“Para muchos es una persona que hace reír. Pero para mí es el mejor papá del mundo, mi héroe”, fueron las palabras que usó Nicole Correa para describir a su padre, el comunicador social y humorista Deivis Correa, quien tiene un año, seis meses y 19 días detenido en la sede del Servicio Bolivariano de Inteligencia Nacional (Sebin) del Helicoide.
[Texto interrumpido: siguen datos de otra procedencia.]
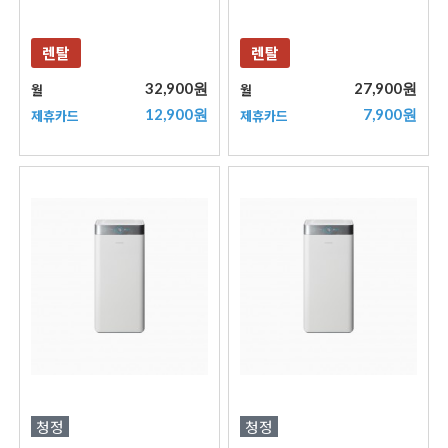
렌탈
렌탈
32,900원
27,900원
월
월
12,900원
7,900원
제휴카드
제휴카드
청정
청정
«Mientras sus hijas de 17, 5 y 3 años lo siguen esperando en casa, Deivis sufre el encierro y la depresión que le ha generado la injusta prisión de la que es víctima y que ha afectado su estado de ánimo y estabilidad mental», reseña el Sindicato Nacional de Trabajadores de la Prensa (SNTP) en su página web.

Correa está preso desde el 31 de julio de 2024, su “delito” fue usar sus redes sociales, con más de 400 mil seguidores en Instagram y más de 570 mil en TikTok, para contar lo que ocurría en el 23 de Enero durante las elecciones presidenciales del 28 de julio y llamar a votar contra el gobierno del entonces presidente Nicolás Maduro.

Un día después de las elecciones presidenciales, el fiscal general Tarek William Saab anunció en TV nacional que el influencer sería investigado porque “en las distintas redes sociales, hizo llamado a salir a las calles a desconocer los resultados electorales y generar violencia”.

Deivis confirmó en publicaciones en sus redes que estaba siendo perseguido en el 23 de Enero, donde vive, y que debía salir de Caracas pues las amenazas no solo eran de aprehensión, sino de muerte. Posteriormente fue apresado.

Deivis fue presentado y acusado el 2 de agosto de 2024 y dos meses después, en octubre, en la audiencia preliminar le ratificaron seis delitos: terrorismo, incitación al odio, asociación para delinquir, traición a la patria, asociación extranjera y desestabilización.

Junto a Marifel Guzmán, Pedro Urribarri y Jonathan Carrillo, Deivis es uno de los cuatro comunicadores sociales que sigue detenido.